幕間

ユージンの異変

 ユージン・ゴトランドは冒険者稼業に専心していた。その理由は妹であるプリムローズにあった。

 プリムローズの足が突如動かなくなったのは10歳の頃だった。医者に診せてもお手上げ状態が続き、何人ものの医者を巡り最終的に何らかの呪いが原因という結論に至った。

 プリムローズはリハビリの末に杖を使えば歩けるようには回復したが完全な解決には程遠い状態だった。ユージンはプリムローズにかけられた呪いを解くためにアヴァロニア各地の遺跡を潜る日々を送るようになったのだ。


◆◆◆◆◆


 王都アヴァロニアでも治安の悪い地区として知られているイーストエンド地区。ユージンはイーストエンドにある古い廃屋敷に来ていた。

 なぜユージンが廃屋敷にゃってきたのか。冒険者の依頼で子供連続誘拐事件の調査協力を依頼されたからだった。

「この廃屋敷のどこかに秘密の地下室の入口があるはずだが巧妙に隠されているな」

 邪悪な魔術師の巧妙な隠蔽にユージンは悩まされていた。

 かれこれ一時間は探っているが目に見える成果は出てこなかった。

 ユージンは冒険者としての鋭い瞳で大広間を見渡していた。

「ユージンさん、この絵画、なにか怪しくないですか?」

 ユージンは大広間に掛けられた絵画を見た。そこはかとなく違和感を感じた。ユージンは絵画に入った額縁を外してみた。

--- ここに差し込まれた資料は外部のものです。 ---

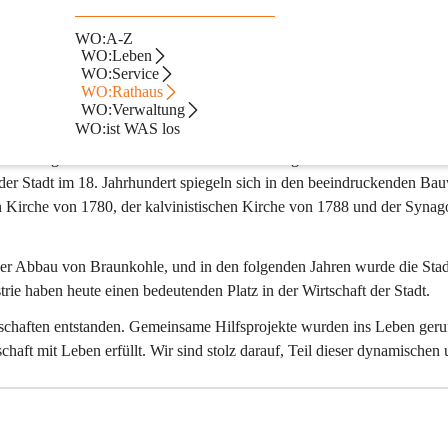
WO:A-Z
WO:Leben
WO:Service
ahr 1993 begonnen. Was als sportlicher Austausch begann, entwickelte 
WO:Rathaus
 den bilateralen Austausch zwischen unseren Städten förderte. Die positi
WO:Verwaltung
 die Partnerschaft offiziell auf eine breitere Basis gestellt.
WO:ist WAS los
en von Ungarn. Mit rund 21.000 Einwohnern liegt sie etwa 70 km südwes
er Stadt im 18. Jahrhundert spiegeln sich in den beeindruckenden Ba
n Kirche von 1780, der kalvinistischen Kirche von 1788 und der Synago
 der Abbau von Braunkohle, und in den folgenden Jahren wurde die Stad
ie haben heute einen bedeutenden Platz in der Wirtschaft der Stadt.
dschaften entstanden. Gemeinsame Hilfsprojekte wurden ins Leben geru
chaft mit Leben erfüllt. Wir sind stolz darauf, Teil dieser dynamischen 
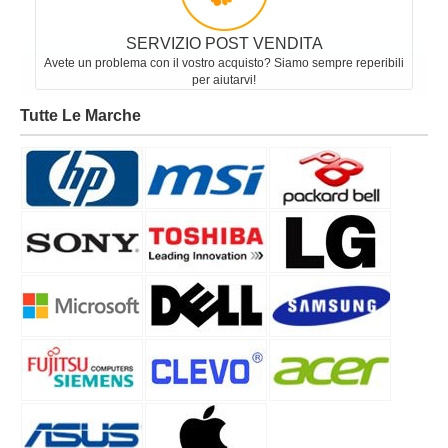
SERVIZIO POST VENDITA
Avete un problema con il vostro acquisto? Siamo sempre reperibili
per aiutarvi!
Tutte Le Marche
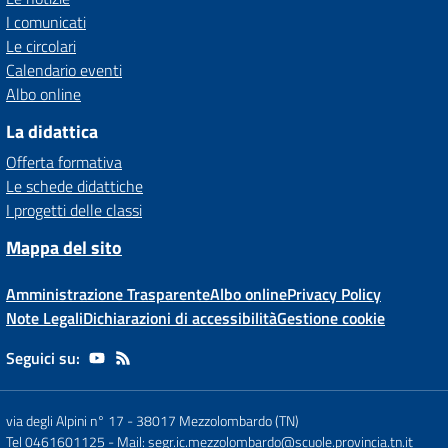
I comunicati
Le circolari
Calendario eventi
Albo online
La didattica
Offerta formativa
Le schede didattiche
I progetti delle classi
Mappa del sito
Amministrazione Trasparente
Albo online
Privacy Policy
Note Legali
Dichiarazioni di accessibilità
Gestione cookie
Seguici su:
via degli Alpini n° 17
-
38017 Mezzolombardo (TN)
Tel 0461601125
- Mail:
segr.ic.mezzolombardo@scuole.provincia.tn.it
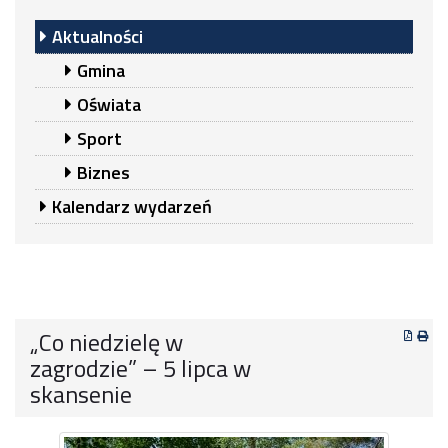
Aktualności
Gmina
Oświata
Sport
Biznes
Kalendarz wydarzeń
„Co niedzielę w
zagrodzie” – 5 lipca w
skansenie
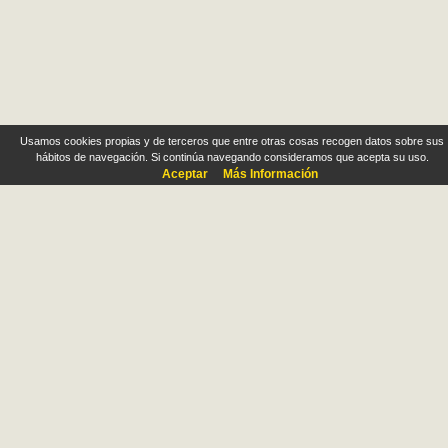
Usamos cookies propias y de terceros que entre otras cosas recogen datos sobre sus
hábitos de navegación. Si continúa navegando consideramos que acepta su uso.
Aceptar
Más Información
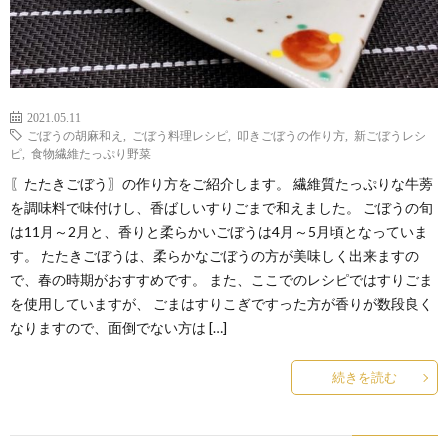
2021.05.11
ごぼうの胡麻和え
,
ごぼう料理レシピ
,
叩きごぼうの作り方
,
新ごぼうレシ
ピ
,
食物繊維たっぷり野菜
〖たたきごぼう〗の作り方をご紹介します。 繊維質たっぷりな牛蒡
を調味料で味付けし、香ばしいすりごまで和えました。 ごぼうの旬
は11月～2月と、香りと柔らかいごぼうは4月～5月頃となっていま
す。 たたきごぼうは、柔らかなごぼうの方が美味しく出来ますの
で、春の時期がおすすめです。 また、ここでのレシピではすりごま
を使用していますが、 ごまはすりこぎですった方が香りが数段良く
なりますので、面倒でない方は […]
続きを読む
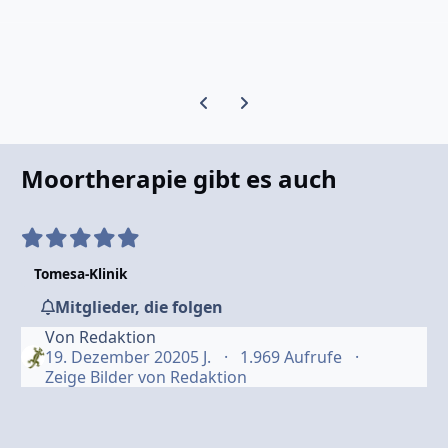
Vorherige Karussell-Folie
Nächste Karussell-Folie
Moortherapie gibt es auch
Tomesa-Klinik
Mitglieder, die folgen
Von
Redaktion
19. Dezember 2020
5 J.
1.969 Aufrufe
Zeige Bilder von Redaktion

「……これはスイッチ? なるほど、絵画でスイッチを隠しているわけか」

 ユージンは躊躇なくスイッチを押した。仕掛けが動き出し、暖炉が横にスライドして地下への階段が出現した。

「中に踏み込もう」

 ユージンは静かに地下へ降りていった。

 

 それからユージンが地上に戻ることはなかった。


◆◆◆◆◆


「お兄様、戻ってくる時間が遅いですね。何かあったのでしょうか?」

 プリムローズは夕方を過ぎても戻ってこない兄を心配していた。

 いつも明るいプリムローズも今回は少し険しい表情を見せる。プリムローズはちらりと暖炉の横で惰眠をむさぼる黒猫を見た。

「グシオン、お兄様はどこで道草を食っているのかしら?」

 すると、黒猫――グシオンは器用に耳を動かし喋った。

「……そんなこと言われても俺の知ったことではない。そんなにユージンの行方を知りたかったら冒険者ギルドに話を聞いたらどうだ」

 グシオンは投げやりな提案をした。グシオンにとってはユージンはほとんど興味の範囲外のようだ。

 すると慌てた様子でゴトランド家の使用人がプリムローズに駆け寄ってきた。

「プリムローズお嬢様! 大変なことになりました! この手紙を読んでください!」

 プリムローズは使用人に促されるままに手紙を読んだ。内容を理解したプリムローズは思わず手紙を取り落としだ。

「お兄様が誘拐された!?」

 衝撃的な出来事にプリムローズは卒倒しそうになった。